The lawmakers also tackled whether the agencies needed more funding to expand their operations. 

“We’re gonna have people find out this year that they have this massive new requirement to a domestic intelligence gathering organization and they’ll find out for the first time that FinCEN exists,” said McHenry. “The average small business will find out for the first time FinCEN exists, then they’ll start asking questions about what you do, and then they’ll find out you collect all their bank records as well.”

In contrast, Rep. Maxine Waters (D-CA.) praised the work of TFI and FinCEN and the work they did, particularly when it came to helping bring charges against Binance, one of the world’s largest crypto exchanges by volume, using the tools at their disposal. 

“It was Treasury that brought the criminal crypto exchange by Binance and its executives to justice with a $4.3 billion settlement for the taxpayers,” said Waters. “Republicans don’t want you to know how valuable the Bank Secrecy Act data is, and how it has led to the arrest of human traffickers, fentanyl dealers and fraudsters on a regular basis.”

Crypto Caught Up in Illicit Finance Yet Again

The use of crypto in illicit finance has been a topic of concern for years but is heating up again. 
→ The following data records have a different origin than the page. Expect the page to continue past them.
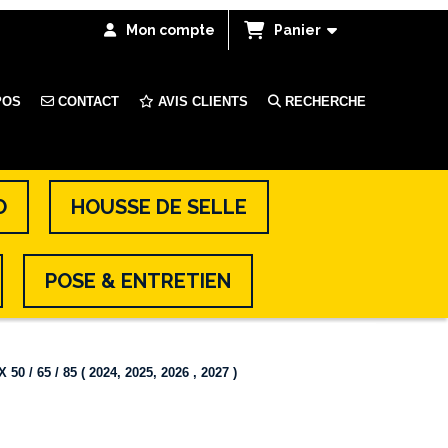
Mon compte
Panier
POS
CONTACT
AVIS CLIENTS
RECHERCHE
O
HOUSSE DE SELLE
POSE & ENTRETIEN
/ 65 / 85 ( 2024, 2025, 2026 , 2027 )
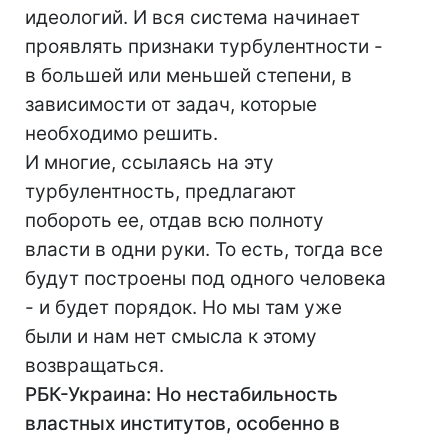
идеологий. И вся система начинает
проявлять признаки турбулентности -
в большей или меньшей степени, в
зависимости от задач, которые
необходимо решить.
И многие, ссылаясь на эту
турбулентность, предлагают
побороть ее, отдав всю полноту
власти в одни руки. То есть, тогда все
будут построены под одного человека
- и будет порядок. Но мы там уже
были и нам нет смысла к этому
возвращаться.
РБК-Украина: Но нестабильность
властных институтов, особенно в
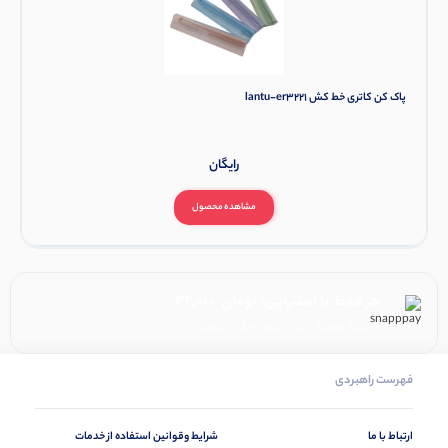
پاک کن کاتری خط کش lantu-er3221
رایگان
مشاهده محصول
هر قسط با اسنپ‌پی:
تومان
32,000
۴ قسط ماهانه. بدون سود، چک و ضامن.
فهرست راهبردی
ارتباط با ما
شرایط وقوانین استفاده از خدمات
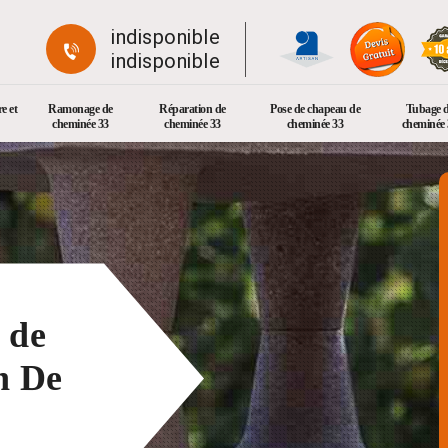
indisponible
indisponible
e et
Ramonage de
Réparation de
Pose de chapeau de
Tubage 
cheminée 33
cheminée 33
cheminée 33
cheminée 
 de
n De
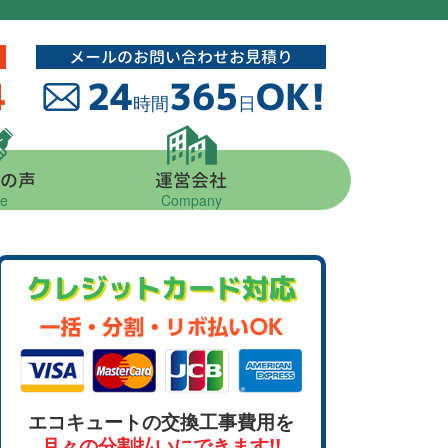
メールのお問い合わせお見積り
4
24
365
OK!
時間
日
の声
運営会社
ce
Company
クレジットカード対応
エコキュートの交換工事費用を
月々の分割払いにできます!!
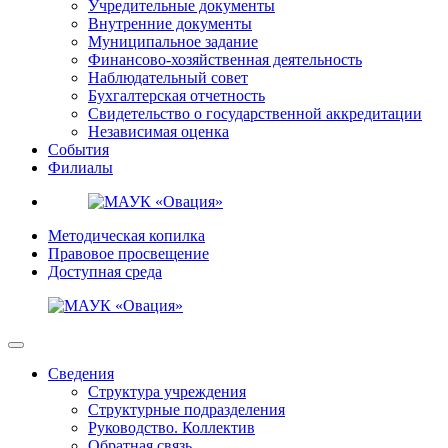
Учредительные документы
Внутренние документы
Муниципальное задание
Финансово-хозяйственная деятельность
Наблюдательный совет
Бухгалтерская отчетность
Свидетельство о государственной аккредитации
Независимая оценка
События
Филиалы
Методическая копилка
Правовое просвещение
Доступная среда
Сведения
Структура учреждения
Структурные подразделения
Руководство. Коллектив
Обратная связь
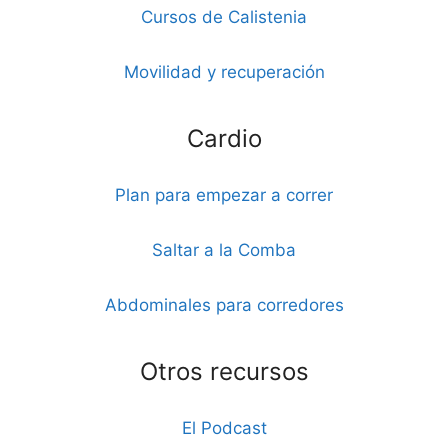
Cursos de Calistenia
Movilidad y recuperación
Cardio
Plan para empezar a correr
Saltar a la Comba
Abdominales para corredores
Otros recursos
El Podcast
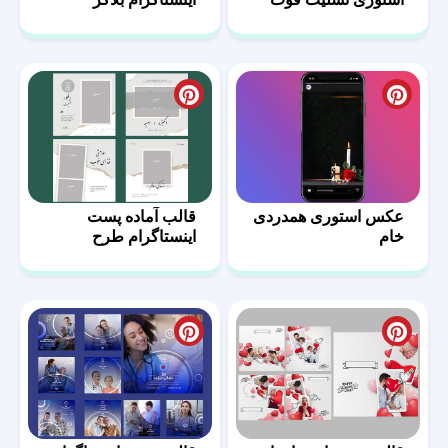
پدر
عکس استوری همدردی
قالب آماده پست
خام
اینستاگرام طرح
مثبت-04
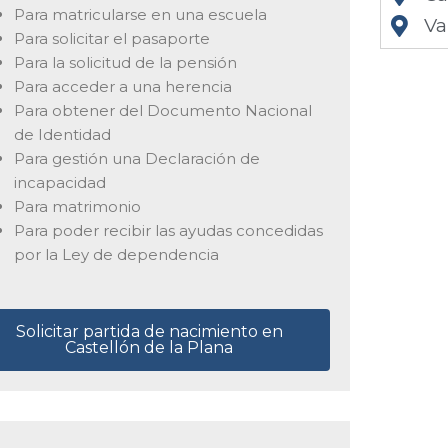
Para matricularse en una escuela
Va
Para solicitar el pasaporte
Para la solicitud de la pensión
Para acceder a una herencia
Para obtener del Documento Nacional
de Identidad
Para gestión una Declaración de
incapacidad
Para matrimonio
Para poder recibir las ayudas concedidas
por la Ley de dependencia
Solicitar partida de nacimiento en
Castellón de la Plana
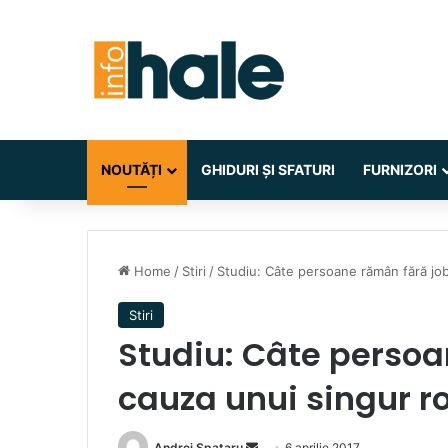
NOUTĂȚI
GHIDURI ȘI SFATURI
FURNIZORI
Home
/
Stiri
/
Studiu: Câte persoane rămân fără job
Stiri
Studiu: Câte persoa
cauza unui singur ro
Send
Andrei Spataru
6 aprilie 2017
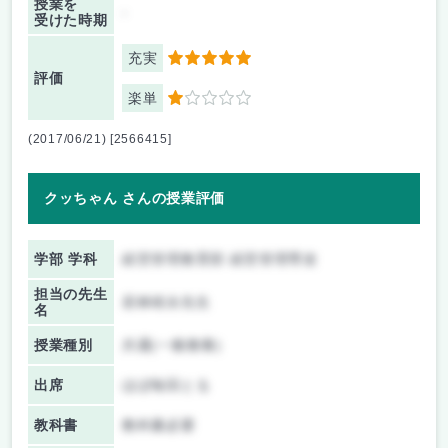
授業を
-
受けた時期
充実
5
評価
楽単
1
(2017/06/21) [2566415]
クッちゃん さんの授業評価
学部 学科
経営管理教育部 経営管理専攻
担当の先生
若林靖永先生
名
授業種別
共通(一般教養)
出席
ほぼ毎回とる
教科書
教科書必要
Sen. Elizabeth Warren’s (D-Mass.) Digital Asset Anti-Money Laundering Act (DAAMLA) was introduced in 2023 and has been a point of conflict between the senator — who is largely critical of crypto — and industry advocates. 

“[DAAMLA] would just completely cripple the innovation and the integrity of this industry,” Cody Carbone, chief policy officer at the industry group Chamber of Digital Commerce, told Unchained recently.

“And so we agree that we need to do something on illicit finance. There is consensus across the industry right now that if there is any amount of digital assets being used by terrorist groups, by money launderers or by rogue nations, we want to combat that as much as possible to protect consumers and investors,” Carbone added.

Nelson’s testimony included mention of terrorist organizations utilizing crypto, particularly Hamas during the ongoing Israel and Palestine conflict. 

“While we continue to assess that terrorists’ use of digital assets remains a small fraction of more established mechanisms to move money, we recognize that terrorist groups have and may continue to turn to digital assets to raise, transfer, and store their illicit proceeds,” said Nelson in his testimony. 

“That is why we are focused on disrupting these groups’ ability to leverage digital assets, such as our recent multilateral action against several of Hamas’s funds-transfer networks that relied on several key exchanges to funnel proceeds to the group,” he added.

Overall, the hearing did not focus solely on digital assets, but recognized they are only a part of a larger problem when it comes to curbing illicit finance. That didn’t stop some lawmakers from taking aim at them though. 

“I have opposed cryptocurrencies whose promoters have made it plain that they regard the United States as an illegitimate player on the world stage,” said Rep. Brad Sherman (D-CA). “They regard our sanctions policies in [an effort to] affect world policy as illegitimate, and they are promoting crypto, in part, to defang the United States federal government.”